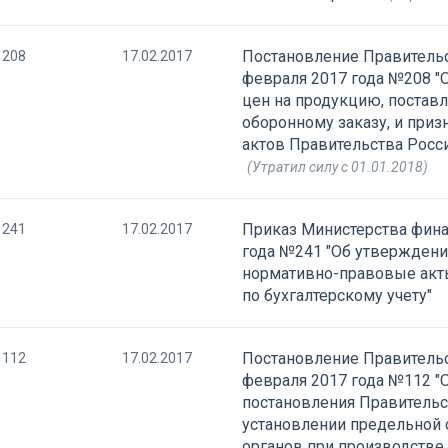
Постановление Правительс
208
17.02.2017
февраля 2017 года №208 "
цен на продукцию, постав
оборонному заказу, и при
актов Правительства Росс
(Утратил силу с 01.01.2018)
Приказ Министерства фина
241
17.02.2017
года №241 "Об утвержден
нормативно-правовые акт
по бухгалтерскому учету"
Постановление Правительс
112
17.02.2017
февраля 2017 года №112 "
постановления Правительс
установлении предельной 
органов при производстве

= = = =

What you should do: Reproduce all of the entries exactly as they appear, though any picture they include must be omitted.

Output for this task:
Постановление Правительс
208
17.02.2017
февраля 2017 года №208 "
цен на продукцию, постав
оборонному заказу, и при
актов Правительства Росс
(Утратил силу с 01.01.2018)
Приказ Министерства фина
241
17.02.2017
года №241 "Об утвержден
нормативно-правовые акт
по бухгалтерскому учету"
Постановление Правительс
112
17.02.2017
февраля 2017 года №112 "
постановления Правительс
установлении предельной 
органов при производстве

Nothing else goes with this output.